• [Data records]
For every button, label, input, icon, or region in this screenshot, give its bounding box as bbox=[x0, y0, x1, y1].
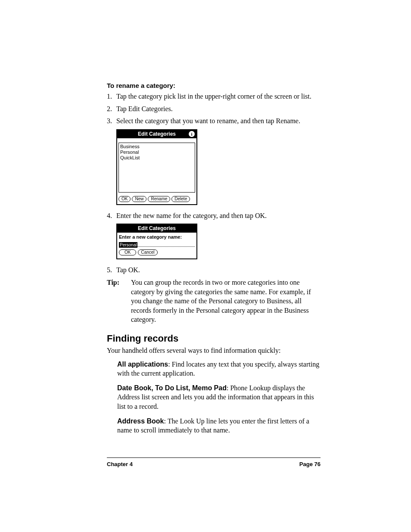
info-icon[interactable]: i bbox=[189, 131, 195, 137]
list-item[interactable]: QuickList bbox=[120, 155, 193, 161]
input-value-selected: Personal bbox=[119, 242, 137, 248]
footer-chapter: Chapter 4 bbox=[107, 461, 133, 467]
list-item[interactable]: Personal bbox=[120, 149, 193, 155]
rename-button[interactable]: Rename bbox=[148, 196, 170, 202]
new-button[interactable]: New bbox=[132, 196, 146, 202]
bullet-address-book: Address Book: The Look Up line lets you … bbox=[117, 417, 321, 435]
tip-text: You can group the records in two or more… bbox=[131, 278, 321, 324]
document-page: To rename a category: 1. Tap the categor… bbox=[0, 0, 411, 532]
bullet-lead: Date Book, To Do List, Memo Pad bbox=[117, 384, 227, 392]
procedure-heading: To rename a category: bbox=[107, 82, 321, 89]
dialog-button-row: OK New Rename Delete bbox=[117, 194, 196, 204]
list-item[interactable]: Business bbox=[120, 144, 193, 149]
tip-label: Tip: bbox=[107, 278, 131, 324]
step-text: Tap Edit Categories. bbox=[116, 104, 321, 114]
step-text: Tap OK. bbox=[116, 265, 321, 275]
dialog-edit-categories: Edit Categories i Business Personal Quic… bbox=[116, 129, 197, 205]
step-text: Select the category that you want to ren… bbox=[116, 116, 321, 126]
dialog-title-text: Edit Categories bbox=[138, 225, 176, 231]
step-number: 2. bbox=[107, 104, 116, 114]
section-heading-finding-records: Finding records bbox=[107, 333, 321, 344]
step-4: 4. Enter the new name for the category, … bbox=[107, 211, 321, 221]
tip-block: Tip: You can group the records in two or… bbox=[107, 278, 321, 324]
step-text: Tap the category pick list in the upper-… bbox=[116, 92, 321, 101]
delete-button[interactable]: Delete bbox=[171, 196, 190, 202]
step-2: 2. Tap Edit Categories. bbox=[107, 104, 321, 114]
dialog-title-bar: Edit Categories bbox=[117, 224, 196, 233]
bullet-lead: Address Book bbox=[117, 417, 164, 425]
figure-edit-categories-list: Edit Categories i Business Personal Quic… bbox=[116, 129, 321, 205]
step-number: 1. bbox=[107, 92, 116, 101]
dialog-title-bar: Edit Categories i bbox=[117, 130, 196, 138]
step-text: Enter the new name for the category, and… bbox=[116, 211, 321, 221]
ok-button[interactable]: OK bbox=[118, 196, 131, 202]
dialog-title-text: Edit Categories bbox=[138, 131, 176, 137]
cancel-button[interactable]: Cancel bbox=[138, 249, 157, 255]
step-number: 3. bbox=[107, 116, 116, 126]
step-number: 5. bbox=[107, 265, 116, 275]
step-5: 5. Tap OK. bbox=[107, 265, 321, 275]
category-name-input[interactable]: Personal bbox=[119, 240, 195, 247]
bullet-lead: All applications bbox=[117, 361, 168, 368]
bullet-all-applications: All applications: Find locates any text … bbox=[117, 360, 321, 378]
figure-edit-categories-rename: Edit Categories Enter a new category nam… bbox=[116, 224, 321, 259]
dialog-button-row: OK Cancel bbox=[119, 249, 195, 258]
ok-button[interactable]: OK bbox=[119, 249, 136, 255]
step-1: 1. Tap the category pick list in the upp… bbox=[107, 92, 321, 101]
bullet-datebook-todo-memo: Date Book, To Do List, Memo Pad: Phone L… bbox=[117, 383, 321, 411]
step-number: 4. bbox=[107, 211, 116, 221]
step-3: 3. Select the category that you want to … bbox=[107, 116, 321, 126]
intro-paragraph: Your handheld offers several ways to fin… bbox=[107, 346, 321, 355]
footer-rule bbox=[107, 457, 321, 458]
dialog-edit-categories-rename: Edit Categories Enter a new category nam… bbox=[116, 224, 197, 259]
dialog-body: Enter a new category name: Personal OK C… bbox=[117, 233, 196, 258]
prompt-label: Enter a new category name: bbox=[119, 234, 195, 240]
category-listbox[interactable]: Business Personal QuickList bbox=[118, 143, 195, 193]
footer-page-number: Page 76 bbox=[299, 461, 321, 467]
page-footer: Chapter 4 Page 76 bbox=[107, 461, 321, 467]
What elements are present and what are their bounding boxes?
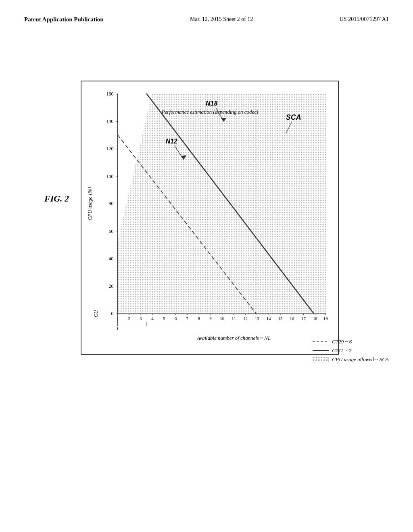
svg-text:6: 6 [175,316,177,321]
svg-text:2: 2 [128,316,130,321]
publication-title: Patent Application Publication [24,16,104,23]
figure-label: FIG. 2 [44,193,69,204]
svg-text:60: 60 [109,229,114,234]
n18-label: N18 [206,100,217,107]
publication-date-sheet: Mar. 12, 2015 Sheet 2 of 12 [190,16,253,23]
svg-text:160: 160 [106,91,114,97]
svg-text:140: 140 [106,118,114,124]
page-header: Patent Application Publication Mar. 12, … [0,0,413,31]
svg-text:I: I [117,326,119,330]
svg-text:5: 5 [163,316,165,321]
svg-text:Available number of channels ~: Available number of channels ~ NL [196,335,271,341]
legend-item-g711: G711 ~ 7 [313,347,389,354]
svg-text:3: 3 [140,316,142,321]
chart-container: 0 20 40 60 80 100 120 140 160 1 2 3 { 4 … [81,81,339,355]
svg-text:16: 16 [290,316,294,321]
svg-text:14: 14 [267,316,271,321]
svg-text:0: 0 [111,311,114,316]
svg-text:20: 20 [109,283,114,289]
svg-text:4: 4 [151,316,154,321]
legend-label-g711: G711 ~ 7 [332,347,351,354]
svg-text:12: 12 [243,316,248,321]
svg-text:19: 19 [323,316,328,321]
svg-text:CPU usage [%]: CPU usage [%] [87,187,93,220]
chart-title: Performance estimation (depending on cod… [161,109,258,115]
svg-text:18: 18 [313,316,317,321]
chart-legend: G729 ~ 6 G711 ~ 7 CPU usage allowed ~ SC… [313,339,389,365]
n12-label: N12 [166,138,177,145]
svg-text:7: 7 [186,316,189,321]
svg-rect-76 [313,357,329,362]
dotted-area [117,94,326,314]
svg-text:11: 11 [232,316,236,321]
svg-text:100: 100 [106,174,114,179]
legend-label-cpu-sca: CPU usage allowed ~ SCA [332,356,389,363]
svg-text:15: 15 [278,316,282,321]
chart-svg: 0 20 40 60 80 100 120 140 160 1 2 3 { 4 … [81,81,338,354]
svg-text:CU: CU [93,310,99,318]
legend-item-g729: G729 ~ 6 [313,339,389,345]
svg-text:120: 120 [106,146,114,152]
svg-text:80: 80 [109,201,114,206]
svg-text:40: 40 [109,256,114,262]
svg-text:8: 8 [198,316,200,321]
svg-text:13: 13 [255,316,259,321]
svg-text:10: 10 [220,316,224,321]
svg-text:9: 9 [209,316,212,321]
sca-label-top: SCA [286,113,301,121]
legend-label-g729: G729 ~ 6 [332,339,352,345]
svg-text:17: 17 [301,316,306,321]
svg-text:{: { [145,321,147,326]
publication-number: US 2015/0071297 A1 [340,16,389,23]
legend-item-cpu-sca: CPU usage allowed ~ SCA [313,356,389,363]
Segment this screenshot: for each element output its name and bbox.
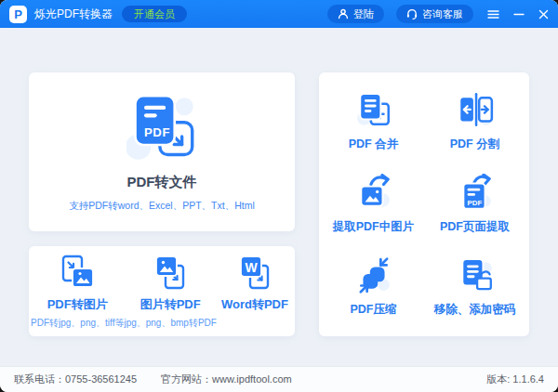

• [Exercise] No image belongs in the copy. Transcribe the full listing verbatim.

• [Exercise response]
For every button, label, input, icon, or region in this screenshot, give its bounding box as bbox=[x0, y0, x1, y1].
info-icon[interactable]: i bbox=[189, 131, 195, 137]
list-item[interactable]: QuickList bbox=[120, 155, 193, 161]
input-value-selected: Personal bbox=[119, 242, 137, 248]
footer-chapter: Chapter 4 bbox=[107, 461, 133, 467]
list-item[interactable]: Personal bbox=[120, 149, 193, 155]
rename-button[interactable]: Rename bbox=[148, 196, 170, 202]
new-button[interactable]: New bbox=[132, 196, 146, 202]
bullet-address-book: Address Book: The Look Up line lets you … bbox=[117, 417, 321, 435]
tip-text: You can group the records in two or more… bbox=[131, 278, 321, 324]
document-page: To rename a category: 1. Tap the categor… bbox=[0, 0, 411, 532]
bullet-lead: Date Book, To Do List, Memo Pad bbox=[117, 384, 227, 392]
procedure-heading: To rename a category: bbox=[107, 82, 321, 89]
dialog-button-row: OK New Rename Delete bbox=[117, 194, 196, 204]
list-item[interactable]: Business bbox=[120, 144, 193, 149]
tip-label: Tip: bbox=[107, 278, 131, 324]
step-text: Tap Edit Categories. bbox=[116, 104, 321, 114]
step-text: Tap OK. bbox=[116, 265, 321, 275]
dialog-edit-categories: Edit Categories i Business Personal Quic… bbox=[116, 129, 197, 205]
step-text: Select the category that you want to ren… bbox=[116, 116, 321, 126]
dialog-title-text: Edit Categories bbox=[138, 225, 176, 231]
step-number: 2. bbox=[107, 104, 116, 114]
section-heading-finding-records: Finding records bbox=[107, 333, 321, 344]
step-4: 4. Enter the new name for the category, … bbox=[107, 211, 321, 221]
tip-block: Tip: You can group the records in two or… bbox=[107, 278, 321, 324]
step-text: Tap the category pick list in the upper-… bbox=[116, 92, 321, 101]
delete-button[interactable]: Delete bbox=[171, 196, 190, 202]
step-2: 2. Tap Edit Categories. bbox=[107, 104, 321, 114]
dialog-title-bar: Edit Categories bbox=[117, 224, 196, 233]
bullet-lead: Address Book bbox=[117, 417, 164, 425]
figure-edit-categories-list: Edit Categories i Business Personal Quic… bbox=[116, 129, 321, 205]
step-number: 1. bbox=[107, 92, 116, 101]
dialog-title-bar: Edit Categories i bbox=[117, 130, 196, 138]
step-text: Enter the new name for the category, and… bbox=[116, 211, 321, 221]
ok-button[interactable]: OK bbox=[118, 196, 131, 202]
dialog-title-text: Edit Categories bbox=[138, 131, 176, 137]
cancel-button[interactable]: Cancel bbox=[138, 249, 157, 255]
step-number: 3. bbox=[107, 116, 116, 126]
step-number: 5. bbox=[107, 265, 116, 275]
step-5: 5. Tap OK. bbox=[107, 265, 321, 275]
category-name-input[interactable]: Personal bbox=[119, 240, 195, 247]
bullet-lead: All applications bbox=[117, 361, 168, 368]
bullet-all-applications: All applications: Find locates any text … bbox=[117, 360, 321, 378]
figure-edit-categories-rename: Edit Categories Enter a new category nam… bbox=[116, 224, 321, 259]
dialog-button-row: OK Cancel bbox=[119, 249, 195, 258]
ok-button[interactable]: OK bbox=[119, 249, 136, 255]
step-1: 1. Tap the category pick list in the upp… bbox=[107, 92, 321, 101]
bullet-datebook-todo-memo: Date Book, To Do List, Memo Pad: Phone L… bbox=[117, 383, 321, 411]
step-number: 4. bbox=[107, 211, 116, 221]
step-3: 3. Select the category that you want to … bbox=[107, 116, 321, 126]
intro-paragraph: Your handheld offers several ways to fin… bbox=[107, 346, 321, 355]
footer-rule bbox=[107, 457, 321, 458]
dialog-edit-categories-rename: Edit Categories Enter a new category nam… bbox=[116, 224, 197, 259]
dialog-body: Enter a new category name: Personal OK C… bbox=[117, 233, 196, 258]
prompt-label: Enter a new category name: bbox=[119, 234, 195, 240]
category-listbox[interactable]: Business Personal QuickList bbox=[118, 143, 195, 193]
footer-page-number: Page 76 bbox=[299, 461, 321, 467]
page-footer: Chapter 4 Page 76 bbox=[107, 461, 321, 467]
What elements are present and what are their bounding boxes?
svg-text:6: 6 [175,316,177,321]
svg-text:2: 2 [128,316,130,321]
publication-title: Patent Application Publication [24,16,104,23]
figure-label: FIG. 2 [44,193,69,204]
svg-text:60: 60 [109,229,114,234]
n18-label: N18 [206,100,217,107]
publication-date-sheet: Mar. 12, 2015 Sheet 2 of 12 [190,16,253,23]
svg-text:160: 160 [106,91,114,97]
svg-text:140: 140 [106,118,114,124]
page-header: Patent Application Publication Mar. 12, … [0,0,413,31]
svg-text:I: I [117,326,119,330]
svg-text:5: 5 [163,316,165,321]
svg-text:Available number of channels ~: Available number of channels ~ NL [196,335,271,341]
legend-item-g711: G711 ~ 7 [313,347,389,354]
svg-text:3: 3 [140,316,142,321]
chart-container: 0 20 40 60 80 100 120 140 160 1 2 3 { 4 … [81,81,339,355]
svg-text:16: 16 [290,316,294,321]
svg-text:14: 14 [267,316,271,321]
svg-text:0: 0 [111,311,114,316]
svg-text:20: 20 [109,283,114,289]
svg-text:4: 4 [151,316,154,321]
legend-label-g711: G711 ~ 7 [332,347,351,354]
svg-text:12: 12 [243,316,248,321]
svg-text:19: 19 [323,316,328,321]
svg-text:CPU usage [%]: CPU usage [%] [87,187,93,220]
chart-title: Performance estimation (depending on cod… [161,109,258,115]
svg-text:18: 18 [313,316,317,321]
chart-legend: G729 ~ 6 G711 ~ 7 CPU usage allowed ~ SC… [313,339,389,365]
n12-label: N12 [166,138,177,145]
svg-text:7: 7 [186,316,189,321]
svg-rect-76 [313,357,329,362]
dotted-area [117,94,326,314]
svg-text:11: 11 [232,316,236,321]
svg-text:100: 100 [106,174,114,179]
legend-label-cpu-sca: CPU usage allowed ~ SCA [332,356,389,363]
svg-text:15: 15 [278,316,282,321]
chart-svg: 0 20 40 60 80 100 120 140 160 1 2 3 { 4 … [81,81,338,354]
svg-text:CU: CU [93,310,99,318]
legend-item-g729: G729 ~ 6 [313,339,389,345]
svg-text:120: 120 [106,146,114,152]
svg-text:80: 80 [109,201,114,206]
svg-text:40: 40 [109,256,114,262]
svg-text:8: 8 [198,316,200,321]
svg-text:13: 13 [255,316,259,321]
svg-text:10: 10 [220,316,224,321]
svg-text:9: 9 [209,316,212,321]
sca-label-top: SCA [286,113,301,121]
legend-label-g729: G729 ~ 6 [332,339,352,345]
svg-text:17: 17 [301,316,306,321]
svg-text:{: { [145,321,147,326]
publication-number: US 2015/0071297 A1 [340,16,389,23]
legend-item-cpu-sca: CPU usage allowed ~ SCA [313,356,389,363]
Segment this screenshot: for each element output its name and bbox.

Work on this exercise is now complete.